Es ist auf jeden Fall gut, wenn Kim und Trump miteinander reden. Es gibt auch keinen Grund, China oder andere zu fragen, ob der Ort des Treffens genehm ist. Und auch unsere große Fähigkeit, zu jeder Lösung erst einmal zehn Probleme zu finden, wird in der Welt nicht richtig gewürdigt. Ich sage deshalb: Gespräche sind um ein Vielfaches besser als militärische Manöver.
duke_van_hudde 06.02.2019
4. Kim will ja gerade erreichen
Zitat von betonklotzstellt sich doch vor allem die Frage, ob und inwieweit irgendwelche Abkommen zwischen den beiden überhaupt von Interesse sind. Bei Trump ist die Frage berechtigt ob er sich nach fünf Minuten überhaupt noch daran erinnert was er gesagt hat und bei Kim kommt es nur darauf an, was er für Ansagen aus Peking kriegt. Wenn die ihm den Stecker ziehen hat er nämlich fertig und das ist die einzige Form von Ansage, die ihn interessiert.

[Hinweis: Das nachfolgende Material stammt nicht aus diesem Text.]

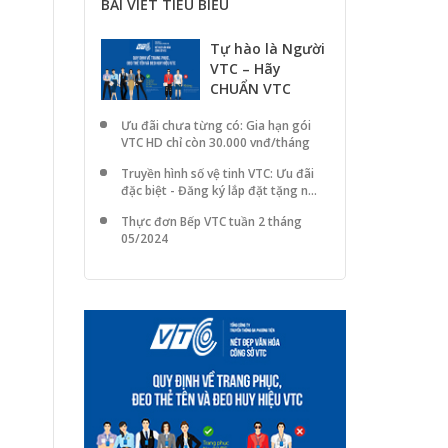
BÀI VIẾT TIÊU BIỂU
Tự hào là Người
VTC – Hãy
CHUẨN VTC
Ưu đãi chưa từng có: Gia hạn gói
VTC HD chỉ còn 30.000 vnđ/tháng
Truyền hình số vệ tinh VTC: Ưu đãi
đặc biệt - Đăng ký lắp đặt tặng n...
Thực đơn Bếp VTC tuần 2 tháng
05/2024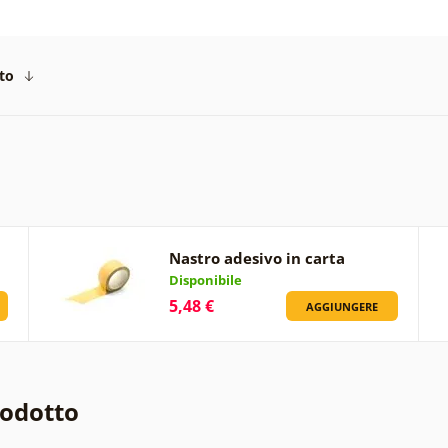
to
Nastro adesivo in carta
Disponibile
5,48 €
AGGIUNGERE
rodotto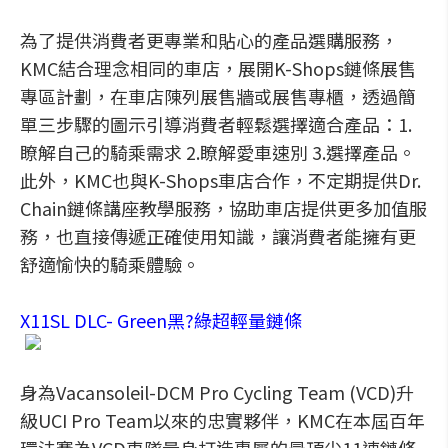
為了提供消費者更專業和貼心的產品選購服務，
KMC結合理念相同的車店，展開K-Shops鏈條展售
專區計劃，在車店陳列展售牆或展售專櫃，透過簡
單三步驟的圖示引導消費者輕鬆選擇適合產品：1.
瞭解自己的騎乘需求 2.瞭解愛車速別 3.選擇產品。
此外，KMC也與K-Shops車店合作，不定期提供Dr.
Chain鏈條講座教學服務，協助車店提供更多加值服
務，也直接傳遞正確使用知識，讓消費者能擁有更
舒適愉快的騎乘體驗。
X11SL DLC- Green黑?綠超輕量鏈條
身為Vacansoleil-DCM Pro Cycling Team (VCD)升
級UCI Pro Team以來的忠實夥伴，KMC在本屆百年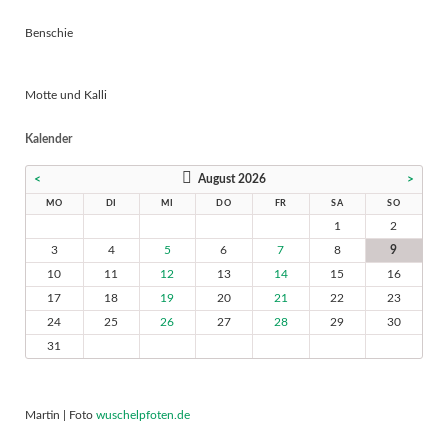
Benschie
Motte und Kalli
Kalender
<
August 2026
>
MO
DI
MI
DO
FR
SA
SO
1
2
3
4
5
6
7
8
9
10
11
12
13
14
15
16
17
18
19
20
21
22
23
24
25
26
27
28
29
30
31
Martin | Foto
wuschelpfoten.de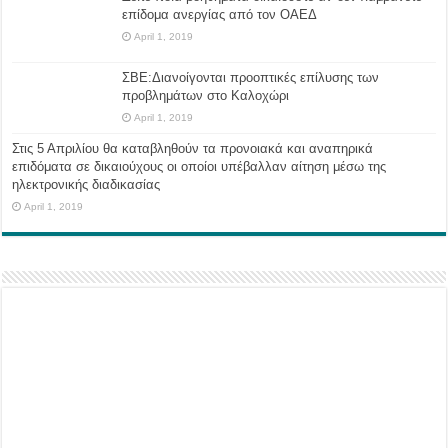
επίδομα ανεργίας από τον ΟΑΕΔ
April 1, 2019
ΣΒΕ:Διανοίγονται προοπτικές επίλυσης των
προβλημάτων στο Καλοχώρι
April 1, 2019
Στις 5 Απριλίου θα καταβληθούν τα προνοιακά και αναπηρικά
επιδόματα σε δικαιούχους οι οποίοι υπέβαλλαν αίτηση μέσω της
ηλεκτρονικής διαδικασίας
April 1, 2019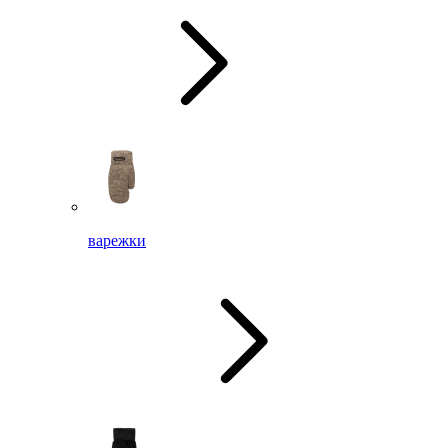
варежки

das er nicht zu 100 % Abhängig ist von China. Tja und wenn er das nicht sein will das braucht er die USA. DEn Nordkorea braucht den Handel mit Ländern wie genau Viatnam nur die werden halt das ganze nur in begrentzten Rahmen machen solange die USA nicht ihr OK geben. Da Nordkorea reich an Bodenschätzen ist, wenn das Geld und die Technik ins Land kommen würden gäbe es hier auch potenzial. Tja und Trump braucht für seine mögliche Wiederwahl eine gut laufende wirtschaft, den Abzug der Armee aus Ländenr wo sie nicht hingehören und halt auch ein Deal mit Nordkorea. Aus meiner Sicht brauchen beide sich sehr und von daher halte ich einen Erfolg für die ganze Welt möglich. Das Trump nicht mehr weis was er vor 5 Minuten gesagt hat ist natürlich grober Unfug. Es gibt kaum einen Präsidenten zur Zeit auf der Welt der so seine Wahlversprechen abarbeitet indem er schaut ob er sie durchsetzen kann. Das ihnen wohl diese Wahlversprechen nicht gefallen ist dabei eine andere Sache. Das er nicht alles durchsetzen konnte und können wird ist klar, aber das Programm wird quasi wie nach einer todo Liste abgearbeitet. Wo es nicht klapt wie bei der Krankenversicherung wird das ganze dann halt auch gestopt, aber so würde man es in der freien Wirtschaft auch machen. Tja und bei Nordkorea finde ich klapt seine Taktik sehr gut. Er hat so hart gepoltert das China den Handel etwas reduzieren musste. Kim konnte sich nicht 100% sicher sein das Trump nicht den Knopf drückt.Er konnte ishc nur sicher sein, wenn er halbwegs ernst verhandeln würde kann Trump weder den Knopf drücken noch kann er dazu nein sagen, weil genau das wollte er ja eigentlich. Tja und beim Fall Nordkorea ist mir das was jetzt passiert 100 mal lieber wie die Lage die Obama dort hinterlassen hat. Zwar kann es sein das Trump und Kim sich irgendwann nicht mehr brauchen und alles gestopt wird, aber was dann schlechter sein soll wie die Lage unter Obama ist dann immer noch die Frage.
claus7447 06.02.2019
5. Dann schauen wir mal...
Den Tagungsort würde ich nicht überbewerten. Kim wird sich das OK von Bejing dafür geholt haben, denn die Geschichte zeigt, ohne China geht in Nord Korea nichts oder nur sehr wenig. Sofern nicht ein paar übrig gebliebene Diplomaten im US aussenministerium die Feder führen, wird wieder nicht viel ausser heisser Luft herauskommen. Das Hauptproblem ist, selbst wenn die Fachleute was anständiges zu Papier bringen, Donny ist unfähig es zu lesen und verstehen. Aber Unken wir mal nicht... das Ergebnis wird sicher bekannt.